DELIVERING Scotland's health brief was Nicola Sturgeon's first role in government when the SNP came to power in 2007.

Nearly 16 years on, she is stepping down as First Minister at a time when the NHS is grappling with the worst crisis in its history and health inequalities are widening.

Exactly how much of this is down to Scottish Government mismanagement versus UK Government spending cuts and the fallout from the Covid pandemic (and Brexit-related workforce shortages in health and social care) is open to debate.

One of her first acts as Health Secretary in June 2007 was to reverse plans implemented under the previous Labour administration to close A&E units at Monklands and Ayr hospitals.

READ MORE: 'Misleading' statistics, spin, and an NHS in freefall 

Campaigners in the parliament's public gallery cheered and waved "SNP saves A&E" placards; opponents said Ms Sturgeon had "abdicated her responsibility to take tough decisions".

Professor David Kerr - the cancer specialist whose 2005 Kerr Report had set out a 20-year vision for NHS reform in Scotland - warned at the time that the move would have "serious ramifications" for the NHS.

In January this year, Prof Kerr wrote that the SNP's election-winning manifesto to "prop up the bricks and mortar of local casualty departments" instead of the delivering on the Kerr Report's recommendations for a health service that was less "hospital-centred" and more focused on long-term conditions and closely integrated with the care sector had helped pave the way to this winter's meltdown of ambulance queues, unprecedented A&E logjams, and desperate bed shortages.

"It is hard not to reflect that many of the problems in the NHS are down to the failure to reform as we proposed so long ago," said Prof Kerr.

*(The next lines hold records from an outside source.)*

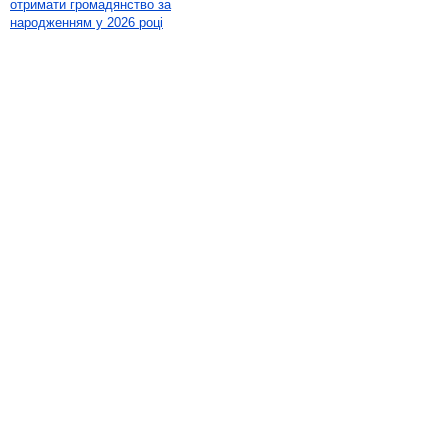
отримати громадянство за
народженням у 2026 році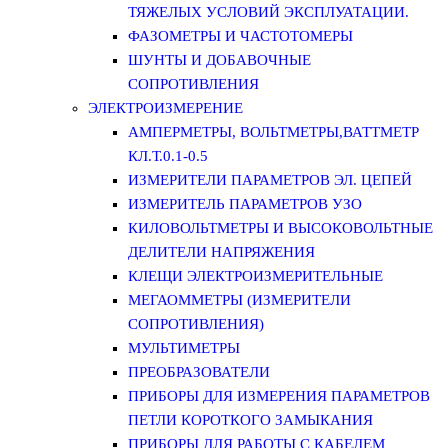
ТЯЖЕЛЫХ УСЛОВИЙ ЭКСПЛУАТАЦИИ.
ФАЗОМЕТРЫ И ЧАСТОТОМЕРЫ
ШУНТЫ И ДОБАВОЧНЫЕ
СОПРОТИВЛЕНИЯ
ЭЛЕКТРОИЗМЕРЕНИЕ
АМПЕРМЕТРЫ, ВОЛЬТМЕТРЫ,ВАТТМЕТР
КЛ.Т.0.1-0.5
ИЗМЕРИТЕЛИ ПАРАМЕТРОВ ЭЛ. ЦЕПЕЙ
ИЗМЕРИТЕЛЬ ПАРАМЕТРОВ УЗО
КИЛОВОЛЬТМЕТРЫ И ВЫСОКОВОЛЬТНЫЕ
ДЕЛИТЕЛИ НАПРЯЖЕНИЯ
КЛЕЩИ ЭЛЕКТРОИЗМЕРИТЕЛЬНЫЕ
МЕГАОММЕТРЫ (ИЗМЕРИТЕЛИ
СОПРОТИВЛЕНИЯ)
МУЛЬТИМЕТРЫ
ПРЕОБРАЗОВАТЕЛИ
ПРИБОРЫ ДЛЯ ИЗМЕРЕНИЯ ПАРАМЕТРОВ
ПЕТЛИ КОРОТКОГО ЗАМЫКАНИЯ
ПРИБОРЫ ДЛЯ РАБОТЫ С КАБЕЛЕМ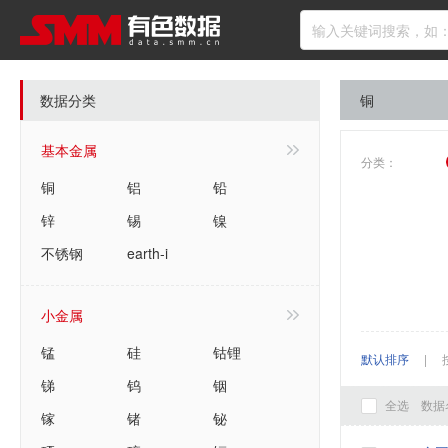
数据分类
铜
基本金属
分类：
铜
铝
铅
锌
锡
镍
不锈钢
earth-i
小金属
锰
硅
钴锂
默认排序
|
锑
钨
铟
全选
数据
镓
锗
铋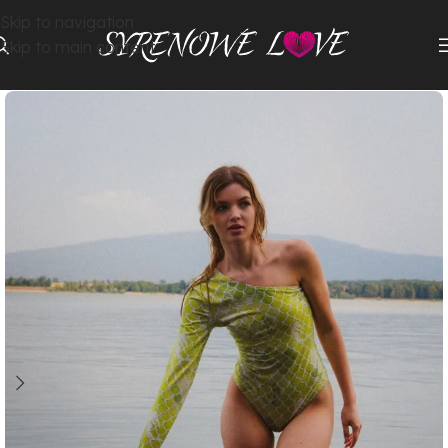
Skip to navigation
Skip to main content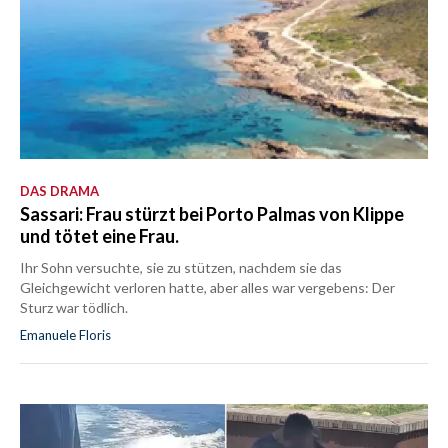
DAS DRAMA
Sassari: Frau stürzt bei Porto Palmas von Klippe
und tötet eine Frau.
Ihr Sohn versuchte, sie zu stützen, nachdem sie das
Gleichgewicht verloren hatte, aber alles war vergebens: Der
Sturz war tödlich.
Emanuele Floris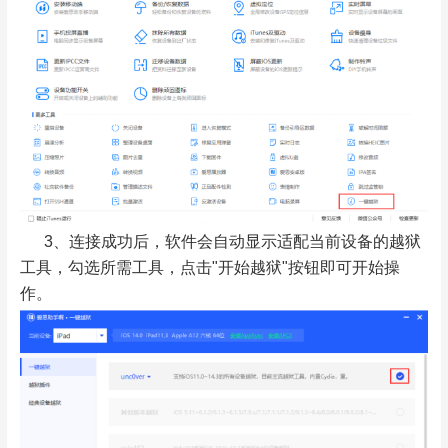
3、连接成功后，软件会自动显示适配当前设备的越狱
工具，勾选所需工具，点击"开始越狱"按钮即可开始操
作。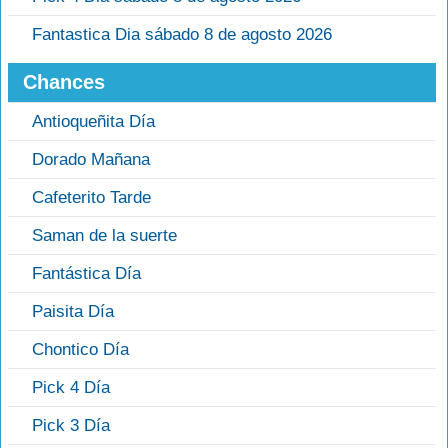
Fantastica Dia sábado 8 de agosto 2026
Chances
Antioqueñita Día
Dorado Mañana
Cafeterito Tarde
Saman de la suerte
Fantástica Día
Paisita Día
Chontico Día
Pick 4 Día
Pick 3 Día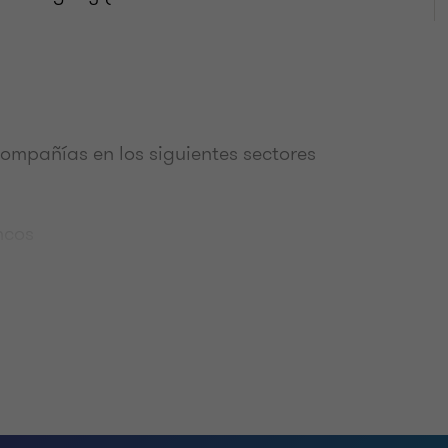
ompañías en los siguientes sectores
ncos
s
ión
s Marítimas
 Software
bresías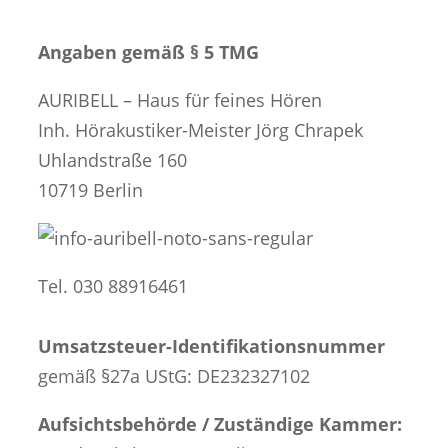
Angaben gemäß § 5 TMG
AURIBELL – Haus für feines Hören
Inh. Hörakustiker-Meister Jörg Chrapek
Uhlandstraße 160
10719 Berlin
Tel. 030 88916461
Umsatzsteuer-Identifikationsnummer
gemäß §27a UStG: DE232327102
Aufsichtsbehörde / Zuständige Kammer: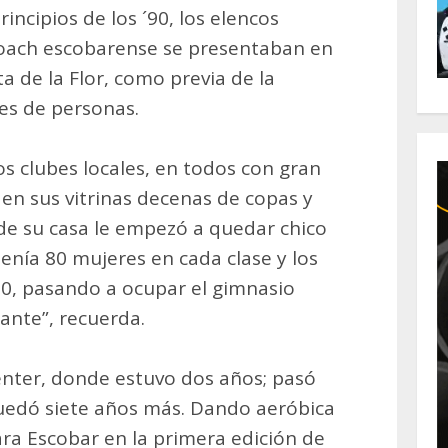
incipios de los ´90, los elencos
a coach escobarense se presentaban en
ta de la Flor, como previa de la
les de personas.
os clubes locales, en todos con gran
 en sus vitrinas decenas de copas y
de su casa le empezó a quedar chico
enía 80 mujeres en cada clase y los
0, pasando a ocupar el gimnasio
nante”, recuerda.
nter, donde estuvo dos años; pasó
quedó siete años más. Dando aeróbica
ara Escobar en la primera edición de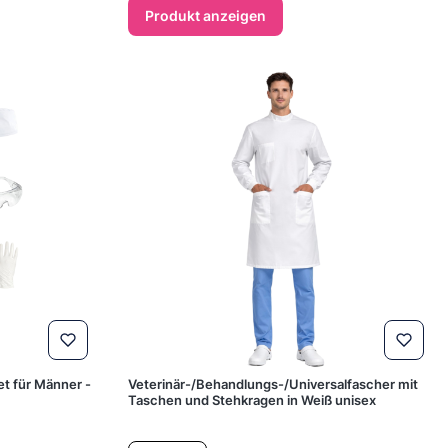
Produkt anzeigen
t für Männer -
Veterinär-/Behandlungs-/Universalfascher mit
Taschen und Stehkragen in Weiß unisex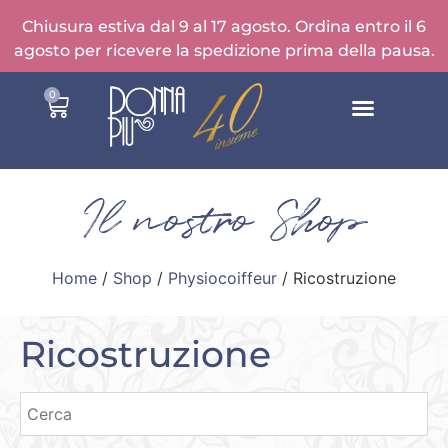
Chiusura estiva dal 9 al 17 agosto. Ordina entro il 6
agosto per ricevere la spedizione prima della pausa.
0
Il nostro Shop
Home
/
Shop
/
Physiocoiffeur
/ Ricostruzione
Ricostruzione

The Herald: Performance against the four hour A&E target - a key measure of the overall 'heat' on the health service - has been deteriorating for yearsPerformance against the four hour A&E target - a key measure of the overall 'heat' on the health service - has been deteriorating for years (Image: PHS)

Hospital bed numbers certainly fell (from around 14,000 in 2012 to 13,000 by 2019), as did care home bed numbers, but social care resources did not increase fast enough to offset these changes and cope with an ageing population - including a 20 per cent increase in the number of Scots over 65 since 2012.

Arguably, however, Ms Sturgeon took on the health brief just as the NHS was coming to the end of a "golden decade" of investment under the UK's New Labour government.

The credit crunch of 2007 marked a turning point for the world economy, and ultimately ushered in an era of austerity that saw a real-terms slide in health and care spending.

SNP supporters would say Ms Sturgeon's hands were tied; critics that her government should have done more to mitigate these cuts.

READ MORE: GP out of hours service at risk of 'collapse' amid steep fall in doctors willing to fill shifts 

During her 16-year tenure from Health Secretary to First Minister, Scotland became the first UK nation to scrap parking charges at NHS hospitals.

In 2009, Ms Sturgeon handled her first pandemic when two Scottish holidaymakers returning from Mexico tested positive for the H1N1 swine flu, with Scotland going on to confirm the first death in Europe from the virus when an elderly patient died in hospital in Paisley in June that year.

Ms Sturgeon oversaw the introduction of minimum unit pricing for alcohol - legislation passed in 2012 and eventually implemented in 2018. The policy has been credited with reducing average alcohol consumption.

Scotland scrapped prescription charges in 2011 and later followed Wales by adopting an opt-out system for organ donation in 2021.

During the Covid pandemic, Ms Sturgeon divided opinion between those who appreciated her more cautious approach and businesses who complained that restrictions were heavy-handed and confusing.

Nonetheless, polls consistently showed higher levels of public trust in Ms Sturgeon compared, for example, to Boris Johnson.

The Herald: Performance against the 18 week referral to treatment target has been falling steadily since 2014Performance against the 18 week referral to treatment target has been falling steadily since 2014 (Image: PHS)

In the aftermath, NHS waiting times have spiralled - but even before the pandemic they were failing.

As Health Secretary, Ms Sturgeon set a target that 90% of patients should start specialist treatment within 18 weeks of a GP referral.

By September last year, just 72.5% of patients treated were meeting that standard.

READ MORE: Historian Tom Devine says Sturgeon has 'chosen the right time to go'

On drug deaths she has admitted that the Scottish Government "took our eye off the ball", with heavily-criticised cuts to drug and alcohol rehabilitation programmes in 2016 followed by a record 1,339 fatal overdoses in 2020.

The death toll was twice what it had been in 2014, and left Scotland with the grim title of the drug death capital of Europe.

Scotland's death rate from overdoses was four times higher than second-placed Norway.